Monday, 25 May 2015

SP Book Review: Frostbitten

FROSTBITTEN by Heather Beck
4 stars
Verdict: If you can get into it, you won’t want to put it down.

Great beauty hides dark secrets... 

Seventeen-year-old Anastasia Lockhart has never led an easy life, but when she starts getting into serious trouble, she’s sent to live with her grandparents in Cedar Falls. The small, picturesque town hasn’t changed since she visited four years ago, with one exception – the presence of a handsome, mysterious boy named Frost. Despite warnings from her grandparents and friends to stay away from Frost, Anastasia can’t deny their attraction, and the more time they spend together, the deeper in love they fall. Unfortunately, Frost has a secret that is beyond Anastasia’s wildest imagination, and she soon finds herself in the midst of a supernatural legend that has haunted Cedar Falls for years.

Can Anastasia and Frost’s love really overcome anything, or are their fates much darker?


The Rating Breakdown

Enjoyment: 3 Lots of brilliant sections. Uneven pace. 
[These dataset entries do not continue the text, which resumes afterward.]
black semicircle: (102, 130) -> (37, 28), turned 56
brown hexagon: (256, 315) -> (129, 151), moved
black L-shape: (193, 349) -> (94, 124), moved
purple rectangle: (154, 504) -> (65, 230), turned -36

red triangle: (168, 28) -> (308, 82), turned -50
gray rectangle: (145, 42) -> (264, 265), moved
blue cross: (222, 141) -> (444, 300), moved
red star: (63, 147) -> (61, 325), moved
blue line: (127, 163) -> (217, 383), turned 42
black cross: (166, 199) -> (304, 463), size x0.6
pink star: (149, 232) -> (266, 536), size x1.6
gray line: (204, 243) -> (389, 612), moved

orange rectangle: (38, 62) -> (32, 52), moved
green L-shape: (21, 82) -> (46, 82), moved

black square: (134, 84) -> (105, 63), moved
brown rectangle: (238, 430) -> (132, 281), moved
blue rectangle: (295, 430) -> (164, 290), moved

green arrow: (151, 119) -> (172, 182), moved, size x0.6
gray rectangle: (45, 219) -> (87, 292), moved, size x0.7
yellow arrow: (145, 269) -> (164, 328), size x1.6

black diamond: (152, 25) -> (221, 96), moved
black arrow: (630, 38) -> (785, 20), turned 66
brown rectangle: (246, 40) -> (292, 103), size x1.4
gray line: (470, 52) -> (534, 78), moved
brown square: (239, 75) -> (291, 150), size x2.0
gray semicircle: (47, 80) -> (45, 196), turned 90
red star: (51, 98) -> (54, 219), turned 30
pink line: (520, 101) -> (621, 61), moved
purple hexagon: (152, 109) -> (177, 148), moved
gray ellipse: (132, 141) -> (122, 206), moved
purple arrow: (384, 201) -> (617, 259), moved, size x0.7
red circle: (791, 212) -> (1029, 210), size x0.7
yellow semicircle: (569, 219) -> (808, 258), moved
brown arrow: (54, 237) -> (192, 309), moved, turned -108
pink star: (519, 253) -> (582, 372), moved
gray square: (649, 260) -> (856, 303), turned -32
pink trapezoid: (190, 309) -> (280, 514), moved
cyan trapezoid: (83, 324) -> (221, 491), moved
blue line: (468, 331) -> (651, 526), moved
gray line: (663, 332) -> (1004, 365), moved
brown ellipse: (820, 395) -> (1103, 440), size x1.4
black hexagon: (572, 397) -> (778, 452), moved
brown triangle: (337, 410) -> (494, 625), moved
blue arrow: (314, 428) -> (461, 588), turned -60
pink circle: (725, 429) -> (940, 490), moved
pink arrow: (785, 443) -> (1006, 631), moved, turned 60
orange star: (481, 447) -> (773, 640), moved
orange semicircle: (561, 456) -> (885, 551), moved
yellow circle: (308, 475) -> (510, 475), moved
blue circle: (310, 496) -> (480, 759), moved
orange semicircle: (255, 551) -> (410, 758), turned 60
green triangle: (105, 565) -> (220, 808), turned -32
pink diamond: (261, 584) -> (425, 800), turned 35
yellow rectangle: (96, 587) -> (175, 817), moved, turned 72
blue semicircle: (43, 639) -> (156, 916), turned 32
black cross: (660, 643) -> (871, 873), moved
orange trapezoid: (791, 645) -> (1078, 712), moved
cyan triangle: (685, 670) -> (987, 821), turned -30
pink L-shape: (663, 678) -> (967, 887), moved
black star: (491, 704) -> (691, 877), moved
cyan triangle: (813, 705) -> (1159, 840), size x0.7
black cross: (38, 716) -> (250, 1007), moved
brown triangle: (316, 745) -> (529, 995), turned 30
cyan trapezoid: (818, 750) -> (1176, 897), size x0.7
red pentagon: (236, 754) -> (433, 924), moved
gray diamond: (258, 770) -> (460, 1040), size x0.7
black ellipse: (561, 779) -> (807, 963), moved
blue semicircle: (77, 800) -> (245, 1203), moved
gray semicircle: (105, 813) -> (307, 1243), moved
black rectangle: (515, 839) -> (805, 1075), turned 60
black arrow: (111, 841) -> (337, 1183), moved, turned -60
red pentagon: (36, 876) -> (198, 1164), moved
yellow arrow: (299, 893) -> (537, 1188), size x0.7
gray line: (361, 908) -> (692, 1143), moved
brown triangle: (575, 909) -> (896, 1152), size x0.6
Writing Style: 3 Exposition, passive voice etc.

Plot: 4 Excellent twists, but could shuffle things around to improve pace and flow. 

World & Concepts: 5 Clear, well-defined. 

Characters: 5 A good mix, well-defined, relatable. 

Finish: 5 Beautiful cover. No typos. 

Strengths: Excellent climax. 

Weakness: Writing style tells more than shows.


Anastasia is a good mix of relatable, strong, and likeable, with a slight rude streak but mostly a kind heart. Frost fulfils the typical mysterious, angry, protective love interest. They’re drawn to each other, but their love is forbidden... I think we both know what book this resembles.

It was the writing style that really got to me. Lots of exposition, and yet lots of missing details. So much of it could be improved just by showing rather than telling.

For example, the book starts by explaining why Anastasia's life is out of hand and she must live with her grandparents. It would have been so easy to start the book with Anastasia arrested for reckless behaviour, followed by an argument with her mother that results in sending her away. Readers would then get to see the Anastasia from beforehand, as well as actually meet the mother we hear so much about. Instead, we’re told it happened, and it’s just not the same.

I thought this a few times throughout the book, which is why I ended up reading it very s-l-o-w-l-y. I was enjoying it, yet I kept putting it down.

But I did keep picking it back up. What exactly was Frost up to? Why does Kate dislike him so much? How can Anastasia stop the villagers? It took me a while to get through the whole book, yet I couldn’t put it aside forever. I had to know what was going on.

Around three quarters of the way through, Anastasia and Frost run away together, and the book really kicks off. Countless twists, actions scenes, and emotionally fuelled revelations. The story grabbed me in its clutches where it previously had not.

It’s quite clear that this is book one of a series. There’s a slight hook at the end, but don’t worry, no cliff hanger. I’m not sure if I’ll read book 2, but book 1 was an enjoyable read overall.